Black Panthers, 1968: Photographs by Ruth-Marion Baruch and Pirkle Jones
From July to October of 1968, noted California photographers Baruch and Jones were invited by Eldridge Cleaver to chronicle the Black Panther movement in and around Oakland, California, the headquarters of the organization.
The two Bay Area photographers--Baruch, a European-born Jew who faced discrimination in America, and Jones, a white man from Louisiana whose family had witnessed lynchings - set out to reveal "the feeling of the people" and to share their images with the public through a major exhibition. The resulting photographs were exhibited at the de Young Museum in San Francisco in the 1968 show "A Photographic Essay on the Black Panthers." This exhibition brings together 45 photographs from the original exhibition.

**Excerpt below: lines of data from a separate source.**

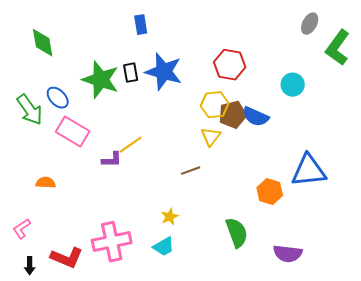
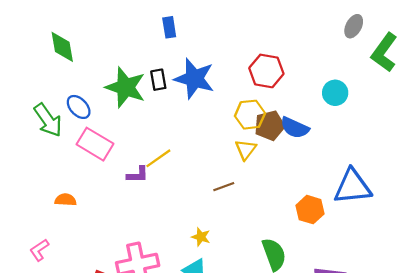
yellow star: (170, 217) -> (201, 237), turned -30

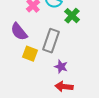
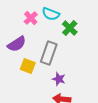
purple semicircle: (19, 32) -> (17, 44), turned -84

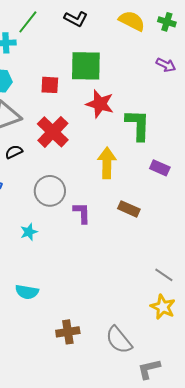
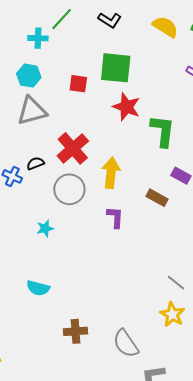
red cross: (53, 132) -> (73, 148), moved
black semicircle: (14, 152) -> (35, 163), moved
yellow arrow: (107, 163) -> (111, 173), moved
brown rectangle: (129, 209) -> (157, 198), moved
purple L-shape: (82, 213) -> (115, 217), moved

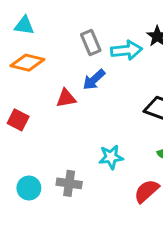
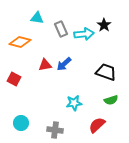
cyan triangle: (24, 25) -> (37, 18), moved
blue arrow: (94, 80) -> (64, 64), moved
gray cross: (69, 183) -> (55, 130), moved

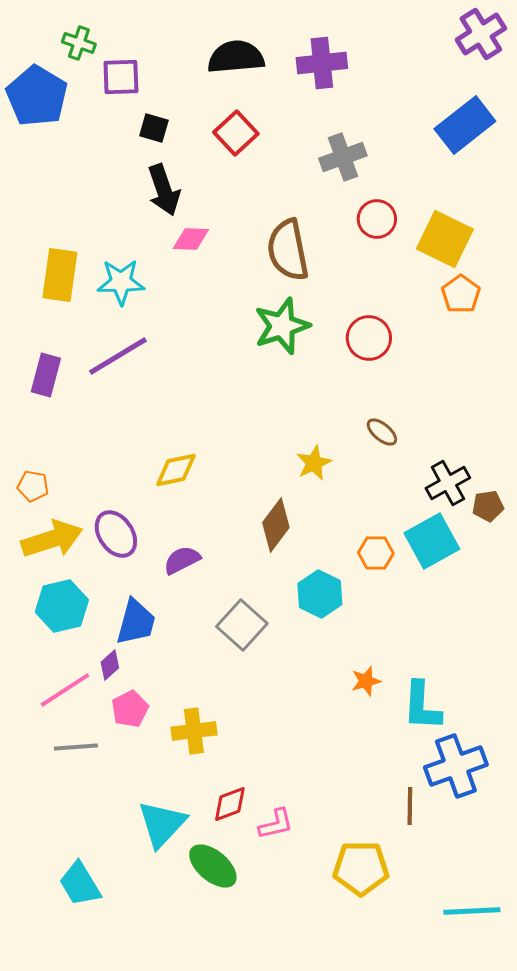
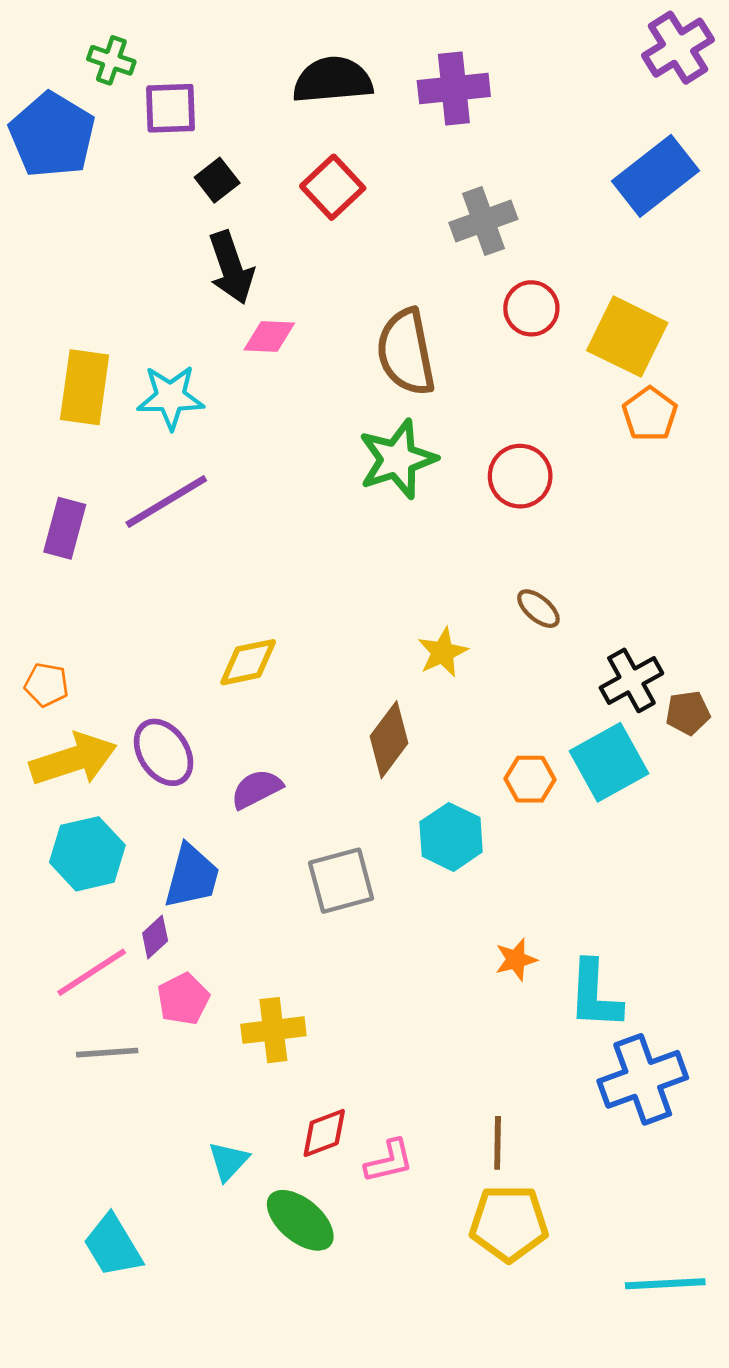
black square: (154, 128) -> (217, 180), turned 36
gray square: (242, 625) -> (341, 881), turned 33
brown line: (410, 806) -> (498, 1143), moved
cyan triangle: (162, 824) -> (228, 1161), size x0.6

The work of Baruch and Jones stands in radical contrast to mass media images of the time depicting the Panthers as thugs, criminals, or dangerous subversives. In October 1966 leaders of the Black Panther movement created a "Ten Point Platform and Program" for the new organization, demanding as its first point "power to determine the destiny of our black community." They added long-standing black aspirations for housing, education, employment opportunities, and an end to police brutality and murder. Their program called for blacks to be tried by juries of their peers, for black prisoners to be released because none had received fair trials, and concluded with a quotation from the Declaration of Independence, asserting the right to revolution. In 1968, FBI chief J. Edgar Hoover had vilified the Black Panthers as "the greatest threat to the internal security of the United States."
Jones and Baruch met as students and were married in 1949 at the Yosemite home of Ansel Adams. They were together until Baruch's death in 1997. Their work has been exhibited in museums around the country including the Art Institute of Chicago; The Museum of Modern Art, New York; the International Museum of Photography in Rochester, New York, and the Smithsonian Institution.
The exhibition also includes documentary film footage by and about the Black Panthers. This exhibition coincides with Reed College’s celebration of Black History Month.